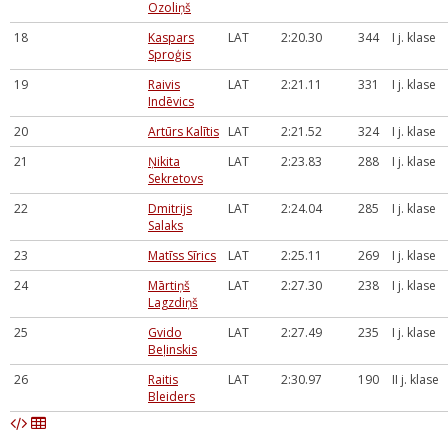
Ozoliņš
18
Kaspars
LAT
2:20.30
344
I j. klase
Sproģis
19
Raivis
LAT
2:21.11
331
I j. klase
Indēvics
20
Artūrs Kalītis
LAT
2:21.52
324
I j. klase
21
Ņikita
LAT
2:23.83
288
I j. klase
Sekretovs
22
Dmitrijs
LAT
2:24.04
285
I j. klase
Salaks
23
Matīss Sīrics
LAT
2:25.11
269
I j. klase
24
Mārtiņš
LAT
2:27.30
238
I j. klase
Lagzdiņš
25
Gvido
LAT
2:27.49
235
I j. klase
Beļinskis
26
Raitis
LAT
2:30.97
190
II j. klase
Bleiders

> [What you have to do]:
This task calls for the records to be copied exactly, without pictures.

> [Finished task]:
Ozoliņš
18
Kaspars
LAT
2:20.30
344
I j. klase
Sproģis
19
Raivis
LAT
2:21.11
331
I j. klase
Indēvics
20
Artūrs Kalītis
LAT
2:21.52
324
I j. klase
21
Ņikita
LAT
2:23.83
288
I j. klase
Sekretovs
22
Dmitrijs
LAT
2:24.04
285
I j. klase
Salaks
23
Matīss Sīrics
LAT
2:25.11
269
I j. klase
24
Mārtiņš
LAT
2:27.30
238
I j. klase
Lagzdiņš
25
Gvido
LAT
2:27.49
235
I j. klase
Beļinskis
26
Raitis
LAT
2:30.97
190
II j. klase
Bleiders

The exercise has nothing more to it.